Globalmente, desde meados de julho os números de novos casos e de novas mortes por semana parecem ter se estabilizado. Descendo ao nível de país, porém, há dinâmicas bem distintas. Nos países mais pobres, como a Índia, a pandemia segue se alastrando, entre outras coisas por ter lá começado mais tarde. Nos países de renda média e, principalmente, entre as economias avançadas, o pior momento da pandemia parece ter ficado para trás.

Isso ajuda a explicar por que o ritmo e a forma da recuperação econômica não têm sido uniformes nos diversos países. Nos desenvolvidos, a Europa deve mostrar melhores resultados, pois, além de estar em um ciclo mais avançado da pandemia, a região tem se destacado pela capacidade de controle dos novos focos e de rastreamento. Porém, em alguns países, como Espanha e Alemanha, o avanço no número de novos casos diários preocupa. Nos EUA, após sofrer uma queda do PIB de 9,5% no segundo trimestre, em relação ao trimestre anterior, os dados de alta frequência de julho mostram que a economia está perdendo fôlego, devido aos surtos de vírus em vários estados. Nas últimas semanas, no entanto, houve uma desaceleração no número de novos casos diários.

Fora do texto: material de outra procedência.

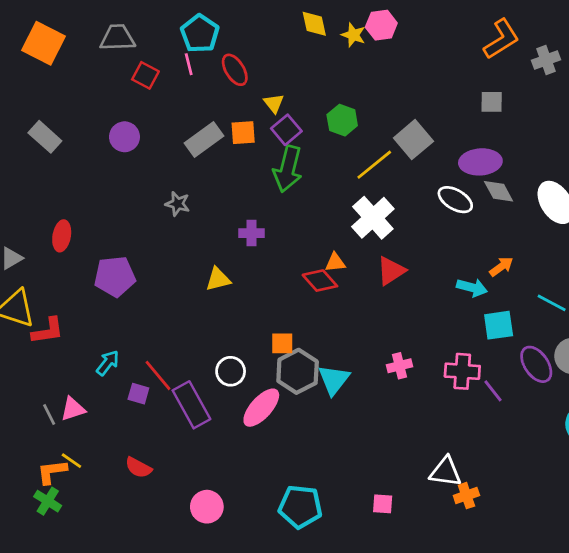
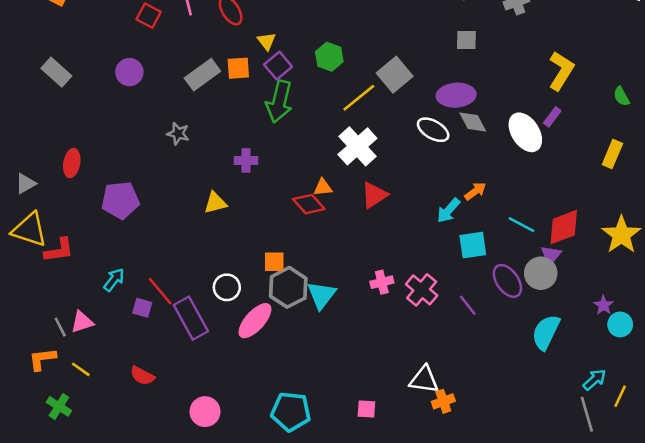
cyan arrow: (472, 288) -> (448, 210), turned 116
pink cross: (462, 371) -> (422, 290), moved, turned 36
orange L-shape: (52, 472) -> (42, 359), moved

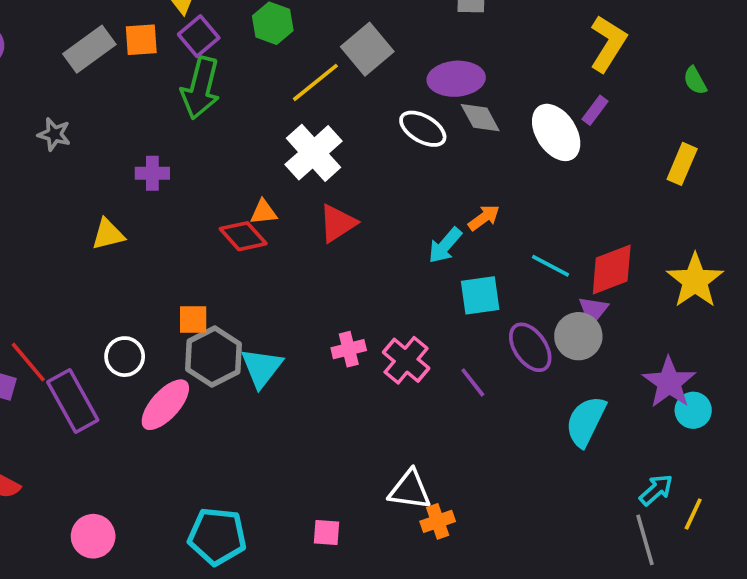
purple star: (603, 305) -> (669, 382), size x1.8

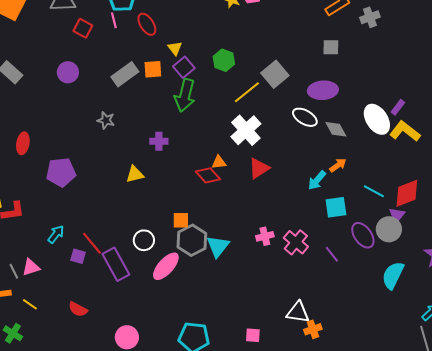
yellow L-shape: (608, 44) -> (405, 131), moved, turned -84
gray diamond: (480, 118) -> (336, 129), moved

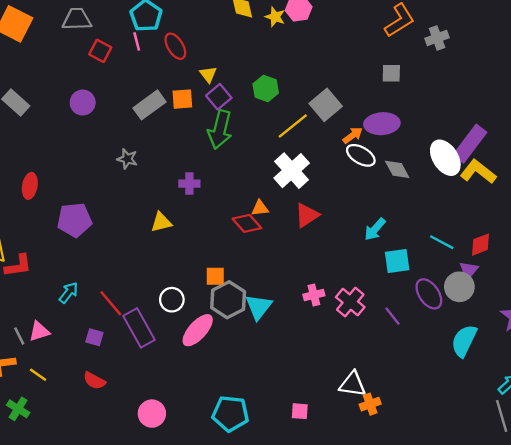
purple rectangle: (398, 107) -> (470, 144), size x2.0
orange arrow: (338, 165) -> (353, 135), moved
red diamond: (407, 193) -> (481, 245), size x0.7
purple square: (78, 256) -> (94, 337), moved

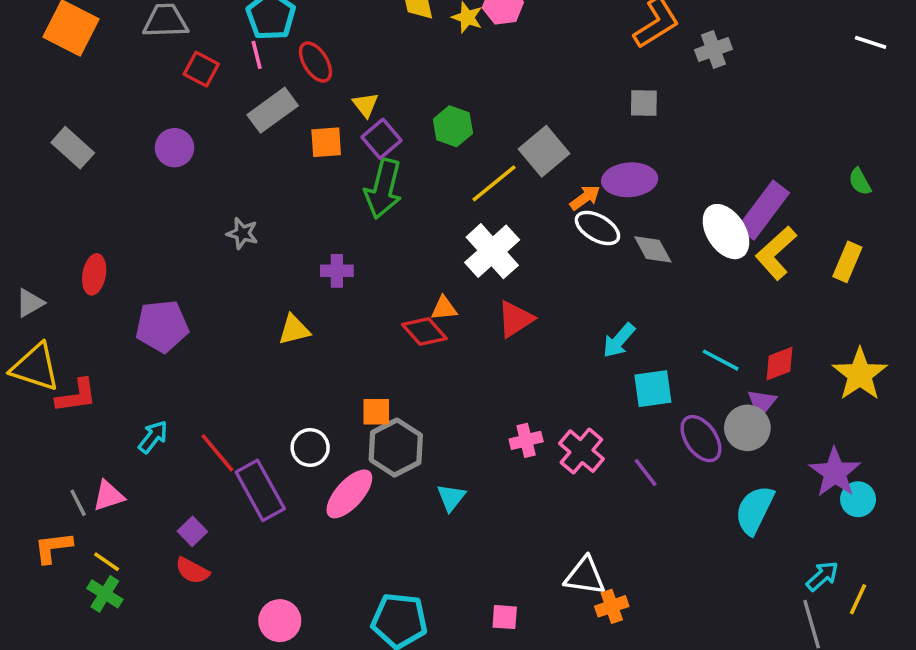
gray rectangle: (150, 105) -> (273, 110), moved
yellow L-shape: (478, 172) -> (776, 253), turned -80
cyan triangle: (259, 307) -> (451, 497), moved, size x0.7
purple square: (94, 337) -> (192, 531), moved, turned 30
green cross: (18, 409) -> (105, 594), moved

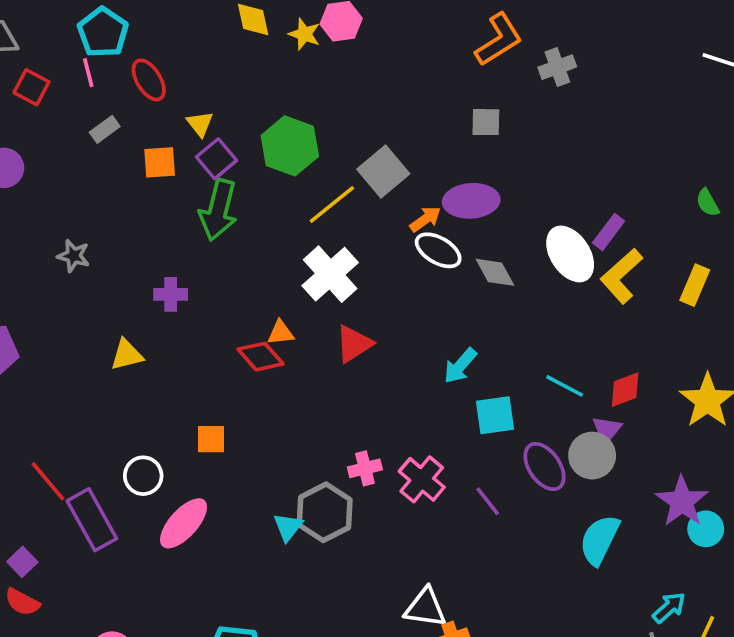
gray rectangle: (273, 110) -> (105, 129), size x0.6
green hexagon: (453, 126) -> (290, 146), size x1.4
purple rectangle: (763, 210) -> (609, 232), size x0.6
gray hexagon: (396, 448) -> (325, 512), moved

Em termos setoriais, a recuperação da economia mundial tem sido liderada pela indústria e pelo comércio, com a retomada do setor de serviços ainda limitada pelas medidas de distanciamento social. Porém, mesmo nos serviços os indicadores mostram uma recuperação desde o pior momento em abril.

Do ponto de vista da economia mundial, o impacto da pandemia deve continuar cadente, não devendo impedir uma significativa expansão do PIB no terceiro trimestre. Assim, ainda que se receie uma nova onda no outono do hemisfério norte, época de alta incidência de vírus da gripe, essa não levará a novos fechamentos generalizados.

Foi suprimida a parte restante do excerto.